Vice President Kamala Harris said on Sunday that she will run to succeed her octogenarian boss after President Joe Biden bowed out of the presidential race.

And so, as she endeavors to unburden herself by what has been, a refresher on Vice President Kamala Harris: Here at the Free Beacon, we've been chronicling her "Veep Thoughts" since early 2022. Watch the latest volume here.

The last time Harris sought the Democratic Party's presidential nomination things didn't go quite as she had planned. Politico characterized the campaign as one with "no discipline, no plan, no strategy." Harris launched her campaign in January 2019 and dropped out by the end of the year, before her home state of California voted in the primary. She suffered a number of self-inflicted setbacks along the way.

• In January 2019, shortly after entering the race, Harris called to eliminate private health insurance. The Free Beacon's founding editor, Matthew Continetti, predicted that would haunt her. When that position prompted criticism, she released a Medicare for All plan that preserved a role for private companies. Biden's campaign attacked the flip-flop, arguing that Harris took a "have-it-every-which-way approach" and refused "to be straight with the American middle class."

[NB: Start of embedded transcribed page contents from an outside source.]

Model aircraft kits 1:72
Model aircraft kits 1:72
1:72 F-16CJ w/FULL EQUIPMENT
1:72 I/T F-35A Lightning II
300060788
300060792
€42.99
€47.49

• Biden and Harris sparred again in a June 2019 debate, when Harris attacked Biden's tight relationship with segregationists. "I do not believe you are a racist," Harris told Biden. "It was hurtful to hear you talk about the reputations of two United States senators who built their reputations on the segregation of race in this country." The stunt backfired—Biden gained support with black voters and Harris steadily dropped in the polls.

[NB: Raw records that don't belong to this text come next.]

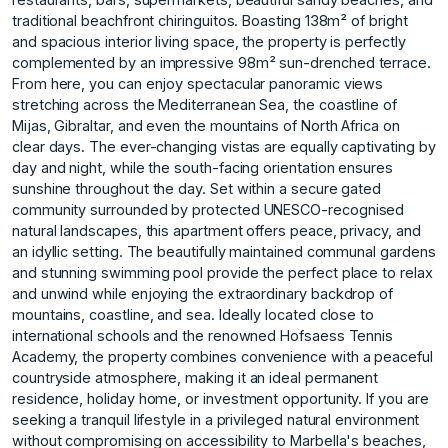
traditional beachfront chiringuitos. Boasting 138m² of bright
and spacious interior living space, the property is perfectly
complemented by an impressive 98m² sun-drenched terrace.
From here, you can enjoy spectacular panoramic views
stretching across the Mediterranean Sea, the coastline of
Mijas, Gibraltar, and even the mountains of North Africa on
clear days. The ever-changing vistas are equally captivating by
day and night, while the south-facing orientation ensures
sunshine throughout the day. Set within a secure gated
community surrounded by protected UNESCO-recognised
natural landscapes, this apartment offers peace, privacy, and
an idyllic setting. The beautifully maintained communal gardens
and stunning swimming pool provide the perfect place to relax
and unwind while enjoying the extraordinary backdrop of
mountains, coastline, and sea. Ideally located close to
international schools and the renowned Hofsaess Tennis
Academy, the property combines convenience with a peaceful
countryside atmosphere, making it an ideal permanent
residence, holiday home, or investment opportunity. If you are
seeking a tranquil lifestyle in a privileged natural environment
without compromising on accessibility to Marbella's beaches,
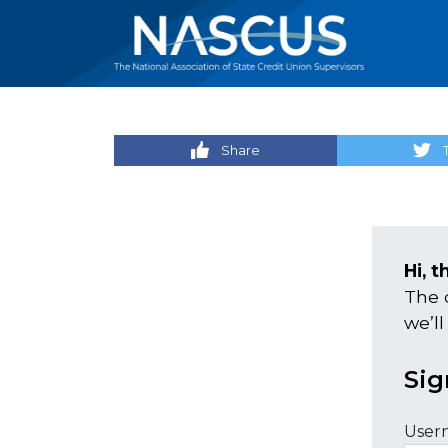
Share
Hi, t
The 
we’ll
Sig
User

• Harris in a February 2019 interview admitted to using marijuana and called for the drug's legalization. As California's attorney general, though, she packed California's prisons with pot peddlers, sending at least 1,560 to state prison, the Free Beacon reported.

• Armed with that report, then-primary rival Tulsi Gabbard hounded Harris during an August 2019 debate, saying the then-California senator "put over 1,500 people in jail for marijuana violations and then laughed about it when she was asked if she ever smoked marijuana." Harris dismissed the attack, calling herself a "top-tier candidate" who was under fire from someone at "zero or 1 percent" support.

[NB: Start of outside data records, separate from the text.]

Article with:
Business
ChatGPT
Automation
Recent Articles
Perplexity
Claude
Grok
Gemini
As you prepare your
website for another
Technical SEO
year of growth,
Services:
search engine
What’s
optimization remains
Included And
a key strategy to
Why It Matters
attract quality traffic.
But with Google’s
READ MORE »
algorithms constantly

• Just months after that exchange, in November 2019, Harris found herself tied with Gabbard at 3 percent support among likely Democratic voters in Iowa. She took the time to attack Gabbard during her last debate before dropping out.

• Harris's campaign was dismissed by those closest to her. The late Dianne Feinstein, Harris's longtime political ally and senior colleague in the Senate, endorsed Biden in the primary and suggested Harris wasn't suited for the presidency. "I love Kamala," Feinstein said at the time. "But this is a different kind of thing."